A number of researchers and producers of therapeutic (and protein-producing) cells have adopted this analytical platform to monitor the effects of growth conditions. Most recently, Dutch researchers used it to characterize mouse embryonic stem cell renewal.
Scaleup can be trickier for biosimilars than for originator molecules. “Developers must fit through a very narrow window of similarity,” notes Patrick Daoust, a consultant with Viropro which specializes in biosimilars. The company is working on follow-on versions of rituxumab and several other products.
U.S. regulations on biosimilars are notoriously fuzzy. Various working groups grapple with what constitutes chemical similarity, similarity in biological activity, and the relative importance of the two. The boundary developers of biosimilars do not wish to cross is the point of dissimilarity—again, poorly defined—that will trigger new clinical studies. Here Hatch-Waxman rules (or whatever emerges as the biosimilars guidance documents) will be of little comfort.
With small molecule drugs you either have the chemical structure (and to a lesser extent secondary characteristics and formulation) or you don’t. With biologics, as the process changes so does the product. And that includes secondary characteristics, like post-translational modifications, which may or may not affect the product’s effectiveness or safety.

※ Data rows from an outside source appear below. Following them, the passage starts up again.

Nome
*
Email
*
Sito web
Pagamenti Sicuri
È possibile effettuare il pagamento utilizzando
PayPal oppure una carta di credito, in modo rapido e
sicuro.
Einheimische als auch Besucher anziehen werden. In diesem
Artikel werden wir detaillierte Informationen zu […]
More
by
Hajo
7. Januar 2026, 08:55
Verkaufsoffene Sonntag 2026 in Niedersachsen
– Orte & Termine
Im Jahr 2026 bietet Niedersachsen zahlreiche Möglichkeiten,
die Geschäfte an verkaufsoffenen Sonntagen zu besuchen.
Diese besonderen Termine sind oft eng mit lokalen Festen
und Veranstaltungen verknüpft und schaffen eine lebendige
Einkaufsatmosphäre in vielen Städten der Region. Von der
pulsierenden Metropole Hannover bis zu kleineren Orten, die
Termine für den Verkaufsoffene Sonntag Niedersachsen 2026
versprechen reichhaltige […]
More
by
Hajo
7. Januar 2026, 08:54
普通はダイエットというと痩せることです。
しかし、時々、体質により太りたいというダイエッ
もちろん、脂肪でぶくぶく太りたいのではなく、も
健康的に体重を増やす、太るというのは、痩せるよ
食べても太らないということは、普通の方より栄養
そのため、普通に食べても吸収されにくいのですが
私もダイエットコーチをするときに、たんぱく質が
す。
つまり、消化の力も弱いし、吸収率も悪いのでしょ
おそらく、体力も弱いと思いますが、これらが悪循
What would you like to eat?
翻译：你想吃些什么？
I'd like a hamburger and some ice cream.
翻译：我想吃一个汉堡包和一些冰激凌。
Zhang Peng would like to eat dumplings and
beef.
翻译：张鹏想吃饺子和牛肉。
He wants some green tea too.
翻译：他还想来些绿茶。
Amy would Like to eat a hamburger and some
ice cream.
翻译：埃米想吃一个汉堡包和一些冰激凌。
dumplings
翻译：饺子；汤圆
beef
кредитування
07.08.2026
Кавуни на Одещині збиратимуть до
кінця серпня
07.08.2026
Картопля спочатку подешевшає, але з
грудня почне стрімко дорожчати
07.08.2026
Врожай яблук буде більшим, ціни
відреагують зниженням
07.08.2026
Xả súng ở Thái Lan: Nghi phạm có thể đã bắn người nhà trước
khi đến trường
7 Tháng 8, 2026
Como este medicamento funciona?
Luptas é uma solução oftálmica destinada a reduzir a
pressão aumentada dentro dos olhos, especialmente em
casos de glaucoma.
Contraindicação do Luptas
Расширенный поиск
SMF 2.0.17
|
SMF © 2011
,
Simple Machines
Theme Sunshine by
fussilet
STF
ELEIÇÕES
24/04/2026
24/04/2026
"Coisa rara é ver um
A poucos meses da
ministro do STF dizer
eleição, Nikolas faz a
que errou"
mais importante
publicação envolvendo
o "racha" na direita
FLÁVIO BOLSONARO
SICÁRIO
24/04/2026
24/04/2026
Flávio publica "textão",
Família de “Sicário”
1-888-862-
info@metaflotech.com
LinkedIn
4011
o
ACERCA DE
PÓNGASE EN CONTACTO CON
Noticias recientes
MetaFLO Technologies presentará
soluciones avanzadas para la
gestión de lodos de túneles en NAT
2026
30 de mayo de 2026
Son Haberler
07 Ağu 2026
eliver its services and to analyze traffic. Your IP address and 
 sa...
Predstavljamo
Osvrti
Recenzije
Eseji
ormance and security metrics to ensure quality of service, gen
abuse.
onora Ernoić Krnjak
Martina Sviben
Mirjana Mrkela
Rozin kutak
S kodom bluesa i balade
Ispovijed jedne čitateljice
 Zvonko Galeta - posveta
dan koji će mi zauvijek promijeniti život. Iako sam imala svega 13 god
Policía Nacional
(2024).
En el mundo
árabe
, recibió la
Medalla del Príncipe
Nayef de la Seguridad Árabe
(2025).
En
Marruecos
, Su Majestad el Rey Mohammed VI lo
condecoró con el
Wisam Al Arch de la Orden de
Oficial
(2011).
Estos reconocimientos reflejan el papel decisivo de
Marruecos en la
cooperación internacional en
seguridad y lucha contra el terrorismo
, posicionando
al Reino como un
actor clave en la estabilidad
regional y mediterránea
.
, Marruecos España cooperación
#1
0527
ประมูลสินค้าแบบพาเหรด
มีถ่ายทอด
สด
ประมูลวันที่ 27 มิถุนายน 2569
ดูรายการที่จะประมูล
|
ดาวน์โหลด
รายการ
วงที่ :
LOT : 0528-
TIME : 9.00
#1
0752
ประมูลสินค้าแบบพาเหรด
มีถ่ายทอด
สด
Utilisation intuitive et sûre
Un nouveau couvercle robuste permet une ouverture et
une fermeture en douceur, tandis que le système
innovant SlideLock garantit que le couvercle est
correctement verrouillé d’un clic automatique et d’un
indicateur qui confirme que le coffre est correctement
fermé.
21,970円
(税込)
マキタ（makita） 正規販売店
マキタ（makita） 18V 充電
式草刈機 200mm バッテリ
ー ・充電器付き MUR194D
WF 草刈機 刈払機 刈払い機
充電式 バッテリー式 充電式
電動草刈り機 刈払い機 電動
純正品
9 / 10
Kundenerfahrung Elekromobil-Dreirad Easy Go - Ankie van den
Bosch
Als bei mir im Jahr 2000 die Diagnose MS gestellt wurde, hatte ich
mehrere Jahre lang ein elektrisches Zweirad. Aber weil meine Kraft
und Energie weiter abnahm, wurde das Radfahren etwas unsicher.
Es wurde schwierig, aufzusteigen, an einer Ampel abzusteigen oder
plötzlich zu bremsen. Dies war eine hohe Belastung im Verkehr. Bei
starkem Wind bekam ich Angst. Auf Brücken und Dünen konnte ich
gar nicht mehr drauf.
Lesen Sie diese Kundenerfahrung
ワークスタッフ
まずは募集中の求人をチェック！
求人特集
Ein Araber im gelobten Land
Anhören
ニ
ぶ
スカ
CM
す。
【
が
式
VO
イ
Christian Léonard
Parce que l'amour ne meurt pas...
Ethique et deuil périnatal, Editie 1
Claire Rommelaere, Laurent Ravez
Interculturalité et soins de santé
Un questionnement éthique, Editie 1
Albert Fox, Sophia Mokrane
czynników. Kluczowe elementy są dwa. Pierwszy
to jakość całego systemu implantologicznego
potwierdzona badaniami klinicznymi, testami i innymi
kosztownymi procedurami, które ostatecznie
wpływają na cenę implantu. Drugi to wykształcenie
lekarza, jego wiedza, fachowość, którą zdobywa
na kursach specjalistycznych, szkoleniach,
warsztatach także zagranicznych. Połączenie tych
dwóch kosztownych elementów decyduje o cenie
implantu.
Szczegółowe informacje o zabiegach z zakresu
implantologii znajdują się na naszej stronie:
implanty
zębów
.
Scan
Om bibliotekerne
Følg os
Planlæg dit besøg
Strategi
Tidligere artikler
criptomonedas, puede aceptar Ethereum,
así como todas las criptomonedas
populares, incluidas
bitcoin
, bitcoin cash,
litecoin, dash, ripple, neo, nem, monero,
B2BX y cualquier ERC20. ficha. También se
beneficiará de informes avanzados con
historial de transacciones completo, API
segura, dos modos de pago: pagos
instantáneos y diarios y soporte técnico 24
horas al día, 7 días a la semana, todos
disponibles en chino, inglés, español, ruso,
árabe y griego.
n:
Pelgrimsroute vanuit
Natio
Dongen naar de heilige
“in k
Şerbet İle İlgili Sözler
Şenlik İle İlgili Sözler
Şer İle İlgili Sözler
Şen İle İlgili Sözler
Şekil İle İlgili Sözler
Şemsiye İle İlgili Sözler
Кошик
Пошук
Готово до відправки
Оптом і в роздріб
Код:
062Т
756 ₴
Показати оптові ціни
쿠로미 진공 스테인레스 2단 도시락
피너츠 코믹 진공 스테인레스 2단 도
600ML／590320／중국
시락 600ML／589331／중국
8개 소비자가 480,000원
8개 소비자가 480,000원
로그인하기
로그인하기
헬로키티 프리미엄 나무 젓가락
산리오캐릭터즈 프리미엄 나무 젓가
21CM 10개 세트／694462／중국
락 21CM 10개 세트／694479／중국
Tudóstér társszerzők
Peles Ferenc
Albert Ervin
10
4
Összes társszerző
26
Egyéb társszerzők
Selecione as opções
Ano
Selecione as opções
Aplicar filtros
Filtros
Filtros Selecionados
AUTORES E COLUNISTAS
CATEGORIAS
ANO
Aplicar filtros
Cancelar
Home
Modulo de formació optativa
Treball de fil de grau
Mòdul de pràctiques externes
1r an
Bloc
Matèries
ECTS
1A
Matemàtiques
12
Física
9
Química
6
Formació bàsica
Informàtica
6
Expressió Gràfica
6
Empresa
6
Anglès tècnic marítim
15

Since nobody knows for sure, most experts agree that U.S. regulators will cite noticeable changes in such secondary characteristics.
Daoust notes an example of a process that provided high yield but slight differences in glycosylation relative to the comparator molecule. The company decided to forego huge cost-of-goods advantages and stick with the process that was less efficient but more faithful to the original molecule’s chemical composition.
“It’s a tradeoff that all developers of biosimilars will have to face,” he says. Developers have to begin thinking of products from an analytic perspective, and work with process development on analysis from very early on, to avoid surprises during scaleup.” That includes, he says, when the biosimilar has therapeutic efficacy that is superior to the original molecule.